Natalie Matos awards a certificate

Photo from a private collection

Photo:A group of students passing out at Marks and Spencer

A group of students passing out at Marks and Spencer

Photo from a private collection

Helping the homeless back to work

By Natalie Matos

I started a couple of years ago working for an organisation called Business Community Partnership (BCP) and basically what they do is that they work with businesses in the local community to get them engaged in community activity. I was working on something called Community Mark, which is about giving businesses a kitemark for their community involvement. So it's about getting them to a standard that they are saying that they are doing so much in the community that they should have a kitemark. Everybody can then recognise them for that.
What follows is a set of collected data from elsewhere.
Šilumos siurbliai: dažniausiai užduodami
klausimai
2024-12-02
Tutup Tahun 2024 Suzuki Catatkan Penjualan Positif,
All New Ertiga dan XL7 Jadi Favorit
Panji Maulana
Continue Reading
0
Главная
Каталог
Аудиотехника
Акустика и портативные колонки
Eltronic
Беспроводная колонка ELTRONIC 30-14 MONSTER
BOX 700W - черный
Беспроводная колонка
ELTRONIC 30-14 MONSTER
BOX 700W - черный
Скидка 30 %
Working at grass roots level
My main skills are project management so I set that up and then was asked if I could get involved in this, as it's a new scheme that's come to Brighton. So, that's where my skills come from.
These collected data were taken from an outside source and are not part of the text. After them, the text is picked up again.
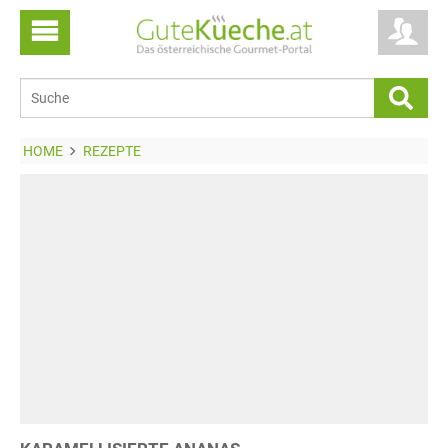
HOME
REZEPTE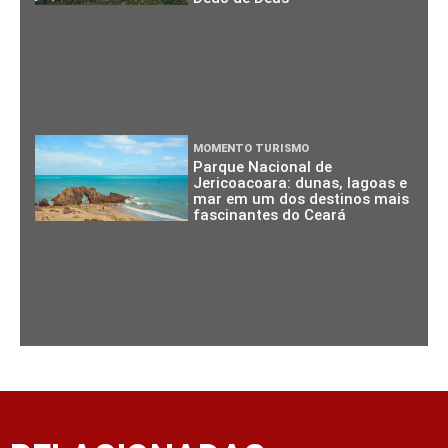
MOMENTO TURISMO
Parque Nacional de
Jericoacoara: dunas, lagoas e
mar em um dos destinos mais
fascinantes do Ceará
From my perspective, when I was working with BCP before, I was working with businesses, which was fantastic, but I didn't get any grass roots involvement because it was all about advising them on the best way to run their programmes rather being involved in running a programme myself.
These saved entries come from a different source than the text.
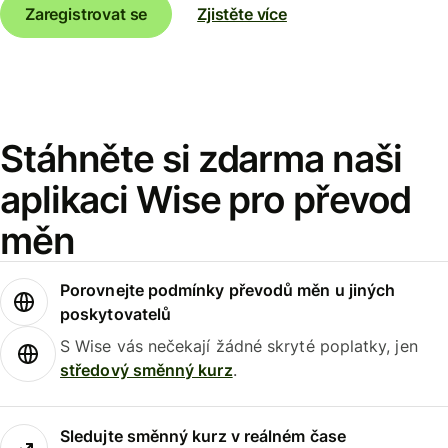
Zaregistrovat se
Zjistěte více
Stáhněte si zdarma naši
aplikaci Wise pro převod
měn
Porovnejte podmínky převodů měn u jiných
poskytovatelů
S Wise vás nečekají žádné skryté poplatky, jen
středový směnný kurz
.
Sledujte směnný kurz v reálném čase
At the moment what I love about this particular job is that I get to do everything really: I get to work with public sector, I get to meet all new kinds of people and am able to get an overview of the whole thing. Plus I think homelessness, as an issue, is a really fantastic thing to be working on and seeing the successes of it is just amazing, really.

From strength to strength
At the moment we've only got three businesses on board because what we've been doing is building: Marks and Spencer were involved nationally so I worked with them locally. But one of the problems we've had is recruiting and getting people involved in it. Because it's a new initiative, people are nervous of it. I think actually a lot of key workers are nervous of it, whether they should tell people to go on it until they know what it's really going to be like, so we haven't been recruiting new businesses until we get the numbers of participants up. Then we got Integra on board for the second programme and the Grand Hotel involved in the third one. On the third programme, we got ten people come forward for it (well, eighteen originally, but ten started up), which is fantastic.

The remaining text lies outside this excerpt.